The most common call we receive by far is from a confused ZR1 owner. After years of reading everything from which thermostat to use, to what type of spark plug is best, the average owner is totally and completely confused...and for good reason. There are many varied opinions of what is best for our cars but that may depend greatly on how you use your ZR1.


After seven years plus, many ZR1's are finally accruing some mileage. We have had the opportunity to closely inspect many engines with a variety of types of use from normal street driving to severe "weekend" use (track time). Compiling this information we can now offer the ZR1 owner some observations. One rule we've adopted after hearing so many owners say the same thing is the "DIMWIT" or "Darn, if I didn't Mess With IT" rule. In other words, if you didn't have a problem, then what are your intentions in the first place? To date, the only company known to have a fleet of engineering ZR1's to test with was GM and it's affiliates.


Therefore, we must ask ourselves if their suggested procedures and parts recommendations should have a considerable amount of merit. Obviously they do, but on the other hand, there are no doubt areas for improvement. Although we will begin our segment discussing the routine and normal maintenance of the ZR1, there are many areas where an upgrade will be suggested.


Please understand that these are personal opinions and experiences and are not intended to conflict with service procedures outlined in the appropriate service manual.

There are several concerns with regards to the AC system on our cars. If your AC is cold, then leave it alone. If it fails to cool to your expectation, then servicing might be in order. A certified AC technician will reclaim any remaining freon from the system, then replace both shrader valves (under the caps-look like bicycle valve stems) and either clean or replace the orifice tube which is located within the low pressure line. After a leak test, the system can be refilled to proper specification.

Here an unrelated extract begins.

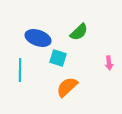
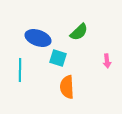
pink arrow: moved 2 px left, 2 px up
orange semicircle: rotated 50 degrees counterclockwise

If your system suddenly gets warm, makes noise or emits smoke, then a more dramatic problem has occurred. Compressor failures with the Nipendenso compressor are quite common. The compressor comes separate from the clutch so both must be ordered and are strongly suggested to be replaced as a set. The plenum must be removed for this procedure..

The Corvette AC system is engineered using several types of metals. Unfortunately, some of these metals don't quite like each other all that well. An example is the AC lines which are made of an aluminum alloy but attached with a steel nut to an aluminum thread. In many cases, these lines become frozen to the component (drier or evaporator) causing them to be damaged during the removal attempt.


Don't blame your local technician when this occurs, this is an existing engineering problem. All fittings should be treated with either a teflon tape or anti-sieze equivalent when reinstalled. Although the 90-93 ZR1's were designed using the no longer manufactured R12 type freon, these systems can be converted to the newer R134a freon using basically stock components after a thorough cleaning and resealing operation is performed. Obviously, the best time to consider the changeover is when the system requires a major repair such as a compressor change.

Note: Always have the accumulator/drier replaced when changing the compressor.